| What is required |
Quote every line below exactly and skip any picture.

| Provided entries |
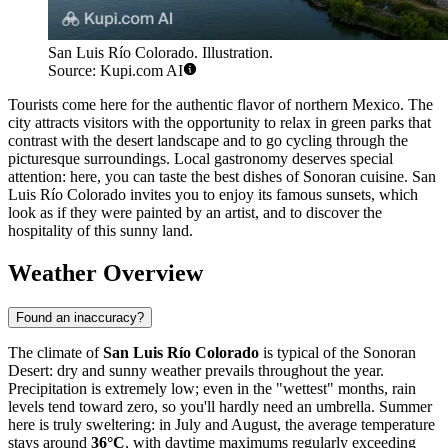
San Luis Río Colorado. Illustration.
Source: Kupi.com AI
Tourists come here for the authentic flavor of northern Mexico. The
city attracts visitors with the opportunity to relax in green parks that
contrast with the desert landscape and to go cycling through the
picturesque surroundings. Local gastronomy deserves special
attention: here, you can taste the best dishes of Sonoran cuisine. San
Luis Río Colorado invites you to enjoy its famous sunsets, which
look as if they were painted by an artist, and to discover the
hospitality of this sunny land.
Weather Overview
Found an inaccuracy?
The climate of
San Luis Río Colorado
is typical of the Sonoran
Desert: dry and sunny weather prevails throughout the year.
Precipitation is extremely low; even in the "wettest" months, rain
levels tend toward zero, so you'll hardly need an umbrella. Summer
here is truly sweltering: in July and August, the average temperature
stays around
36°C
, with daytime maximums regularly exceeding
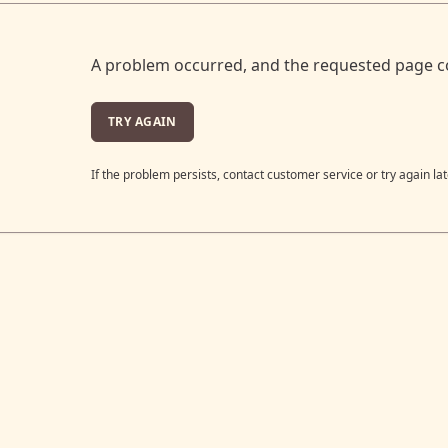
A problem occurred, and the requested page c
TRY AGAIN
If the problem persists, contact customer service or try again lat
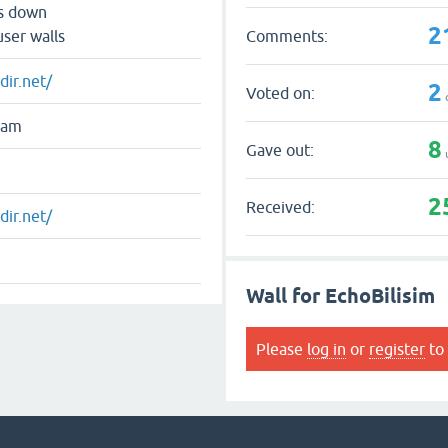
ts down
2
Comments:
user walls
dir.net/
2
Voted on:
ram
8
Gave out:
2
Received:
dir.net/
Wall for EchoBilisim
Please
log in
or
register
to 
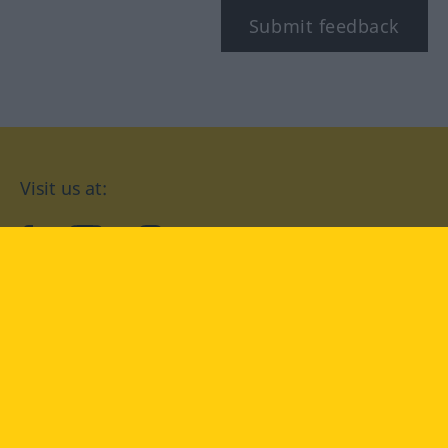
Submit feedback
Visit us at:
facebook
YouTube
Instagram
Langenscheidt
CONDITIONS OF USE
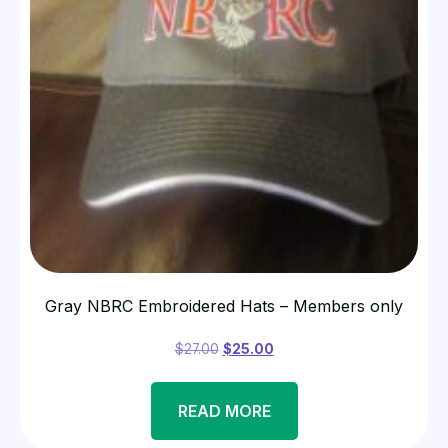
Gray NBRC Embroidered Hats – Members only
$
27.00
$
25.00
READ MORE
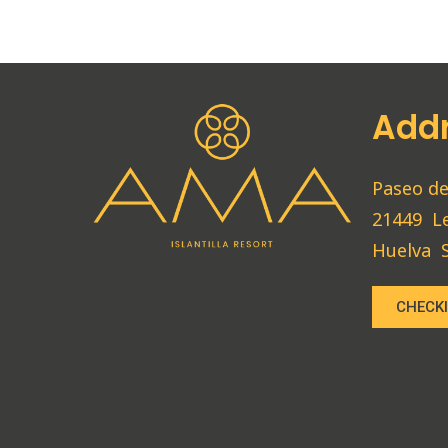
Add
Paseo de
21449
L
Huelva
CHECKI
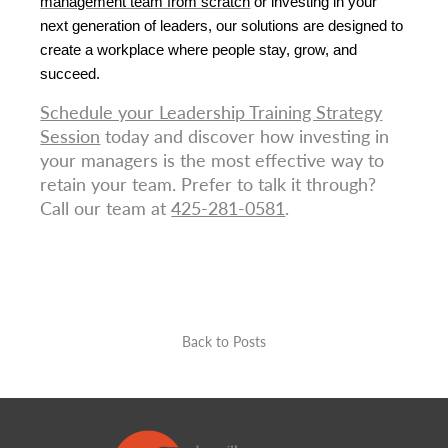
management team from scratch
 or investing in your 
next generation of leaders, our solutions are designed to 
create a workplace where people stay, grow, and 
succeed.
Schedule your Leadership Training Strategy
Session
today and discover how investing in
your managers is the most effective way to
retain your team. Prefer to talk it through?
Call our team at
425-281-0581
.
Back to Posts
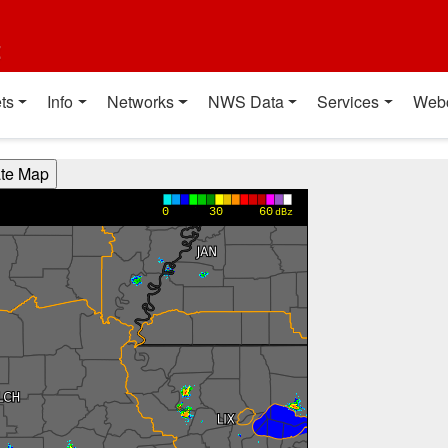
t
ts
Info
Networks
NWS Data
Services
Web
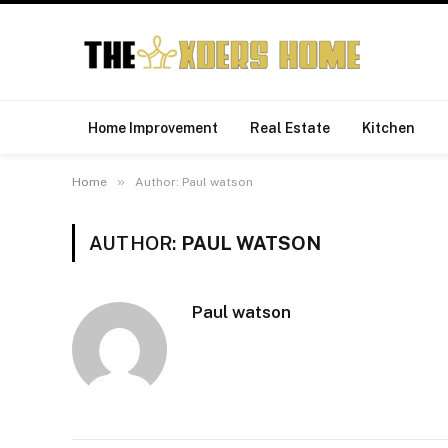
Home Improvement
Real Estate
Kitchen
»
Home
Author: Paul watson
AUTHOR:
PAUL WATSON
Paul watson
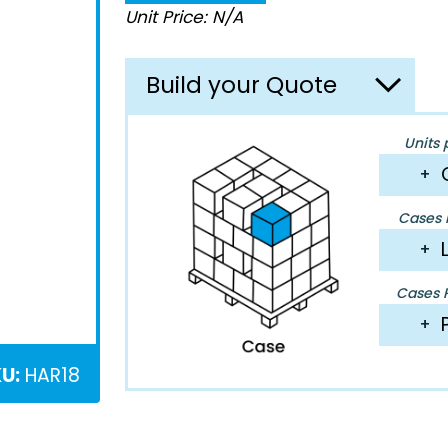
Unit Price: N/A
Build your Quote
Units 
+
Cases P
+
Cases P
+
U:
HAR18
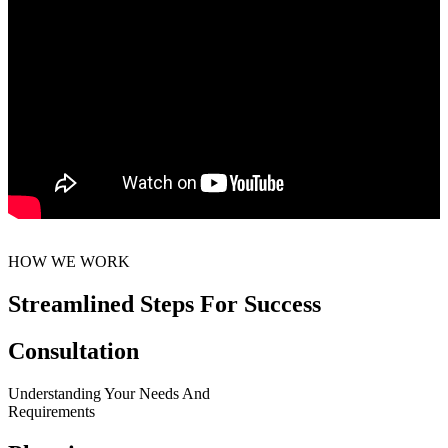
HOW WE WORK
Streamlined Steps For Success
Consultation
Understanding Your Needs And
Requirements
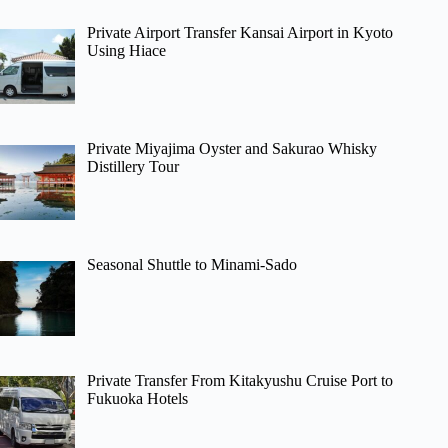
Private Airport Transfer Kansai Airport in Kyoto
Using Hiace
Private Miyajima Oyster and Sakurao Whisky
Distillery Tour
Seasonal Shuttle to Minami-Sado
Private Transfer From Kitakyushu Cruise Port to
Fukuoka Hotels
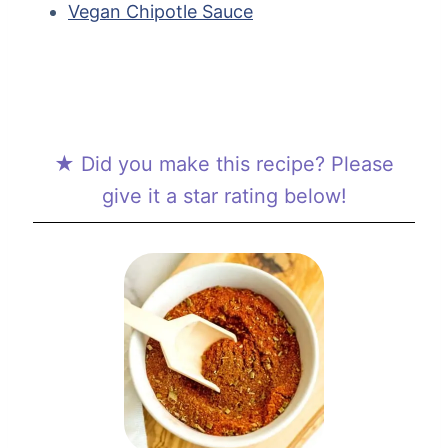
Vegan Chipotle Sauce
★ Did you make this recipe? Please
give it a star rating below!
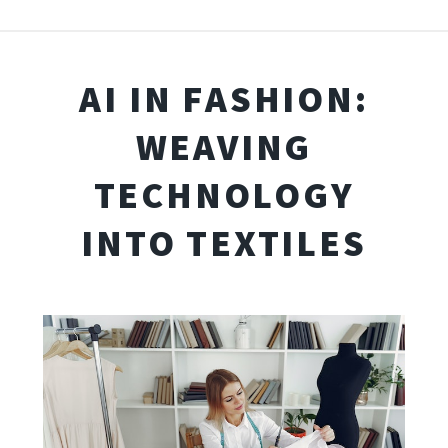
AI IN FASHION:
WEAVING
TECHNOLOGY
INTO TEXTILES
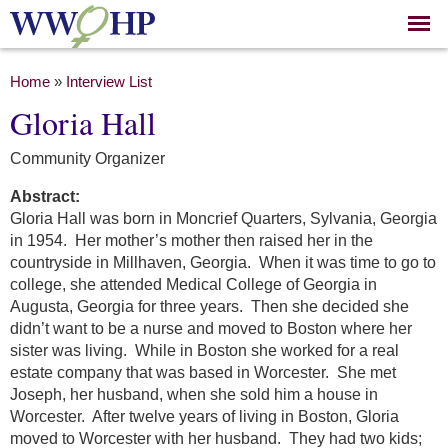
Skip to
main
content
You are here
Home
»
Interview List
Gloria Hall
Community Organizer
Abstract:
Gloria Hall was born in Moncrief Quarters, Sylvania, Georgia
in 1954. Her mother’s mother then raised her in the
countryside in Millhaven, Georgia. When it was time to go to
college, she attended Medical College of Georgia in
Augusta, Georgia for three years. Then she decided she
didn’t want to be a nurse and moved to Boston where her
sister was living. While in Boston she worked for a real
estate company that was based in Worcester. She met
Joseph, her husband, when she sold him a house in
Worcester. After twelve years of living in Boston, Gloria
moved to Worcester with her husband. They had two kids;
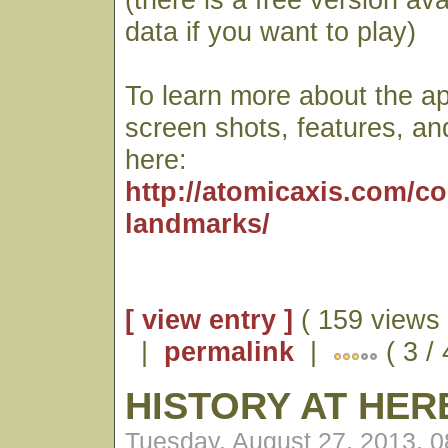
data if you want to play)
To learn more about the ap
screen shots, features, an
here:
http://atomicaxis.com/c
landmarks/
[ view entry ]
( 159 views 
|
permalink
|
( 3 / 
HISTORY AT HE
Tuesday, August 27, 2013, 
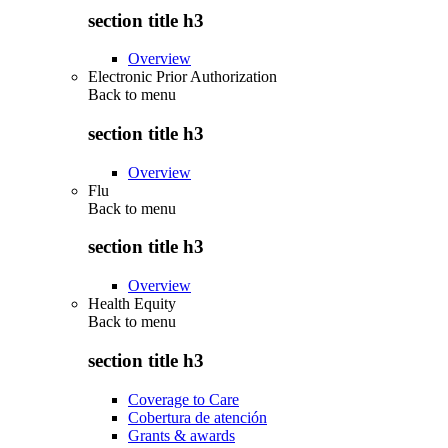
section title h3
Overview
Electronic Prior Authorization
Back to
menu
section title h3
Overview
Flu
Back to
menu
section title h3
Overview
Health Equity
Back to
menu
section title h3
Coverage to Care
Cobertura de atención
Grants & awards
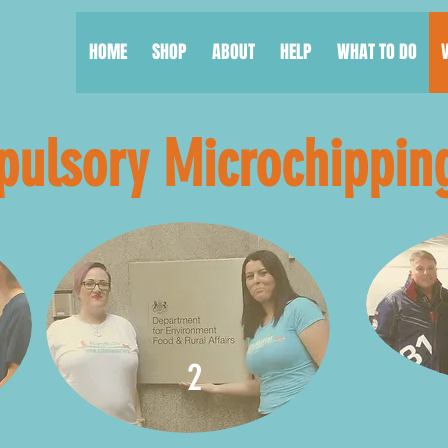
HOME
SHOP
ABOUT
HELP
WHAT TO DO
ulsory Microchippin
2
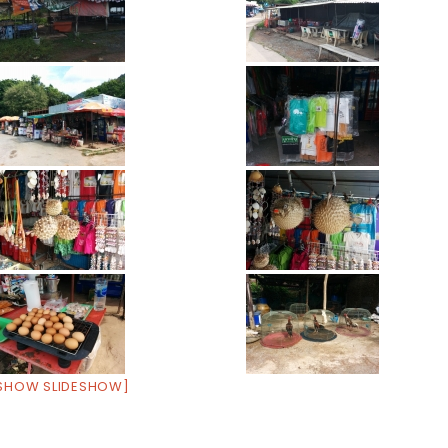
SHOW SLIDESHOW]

| Written solution |
San Luis Río Colorado. Illustration.
Source: Kupi.com AI
Tourists come here for the authentic flavor of northern Mexico. The
city attracts visitors with the opportunity to relax in green parks that
contrast with the desert landscape and to go cycling through the
picturesque surroundings. Local gastronomy deserves special
attention: here, you can taste the best dishes of Sonoran cuisine. San
Luis Río Colorado invites you to enjoy its famous sunsets, which
look as if they were painted by an artist, and to discover the
hospitality of this sunny land.
Weather Overview
Found an inaccuracy?
The climate of
San Luis Río Colorado
is typical of the Sonoran
Desert: dry and sunny weather prevails throughout the year.
Precipitation is extremely low; even in the "wettest" months, rain
levels tend toward zero, so you'll hardly need an umbrella. Summer
here is truly sweltering: in July and August, the average temperature
stays around
36°C
, with daytime maximums regularly exceeding
A problem occurred, and the requested page c
TRY AGAIN
If the problem persists, contact customer service or try again lat
ts down
2
Comments:
user walls
dir.net/
2
Voted on:
ram
8
Gave out:
2
Received:
dir.net/
Wall for EchoBilisim
Please
log in
or
register
to 
Submit feedback
Visit us at:
facebook
YouTube
Instagram
Langenscheidt
CONDITIONS OF USE
Gray NBRC Embroidered Hats – Members only
$
27.00
$
25.00
READ MORE
Add
Paseo de
21449
L
Huelva
CHECKI
management team from scratch
 or investing in your 
next generation of leaders, our solutions are designed to 
create a workplace where people stay, grow, and 
succeed.
Schedule your Leadership Training Strategy
Session
today and discover how investing in
your managers is the most effective way to
retain your team. Prefer to talk it through?
Call our team at
425-281-0581
.
Back to Posts
t
ts
Info
Networks
NWS Data
Services
Web
Home Improvement
Real Estate
Kitchen
»
Home
Author: Paul watson
AUTHOR:
PAUL WATSON
Paul watson
Unit Price: N/A
Build your Quote
Units 
+
Cases P
+
Cases P
+
U:
HAR18
HOW WE WORK
Streamlined Steps For Success
Consultation
Understanding Your Needs And
Requirements
Private Airport Transfer Kansai Airport in Kyoto
Using Hiace
Private Miyajima Oyster and Sakurao Whisky
Distillery Tour
Seasonal Shuttle to Minami-Sado
Private Transfer From Kitakyushu Cruise Port to
Fukuoka Hotels
Vegan Chipotle Sauce
★ Did you make this recipe? Please
give it a star rating below!
AI IN FASHION:
WEAVING
TECHNOLOGY
INTO TEXTILES
Skip to
main
content
You are here
Home
»
Interview List
Gloria Hall
Community Organizer
Abstract:
Gloria Hall was born in Moncrief Quarters, Sylvania, Georgia
in 1954. Her mother’s mother then raised her in the
countryside in Millhaven, Georgia. When it was time to go to
college, she attended Medical College of Georgia in
Augusta, Georgia for three years. Then she decided she
didn’t want to be a nurse and moved to Boston where her
sister was living. While in Boston she worked for a real
estate company that was based in Worcester. She met
Joseph, her husband, when she sold him a house in
Worcester. After twelve years of living in Boston, Gloria
moved to Worcester with her husband. They had two kids;
data if you want to play)
To learn more about the ap
screen shots, features, an
here:
http://atomicaxis.com/c
landmarks/
[ view entry ]
( 159 views 
|
permalink
|
( 3 / 
HISTORY AT HE
Tuesday, August 27, 2013, 
section title h3
Overview
Electronic Prior Authorization
Back to
menu
section title h3
Overview
Flu
Back to
menu
section title h3
Overview
Health Equity
Back to
menu
section title h3
Coverage to Care
Cobertura de atención
Grants & awards
HOME
SHOP
ABOUT
HELP
WHAT TO DO
ulsory Microchippin
2
SHOW SLIDESHOW]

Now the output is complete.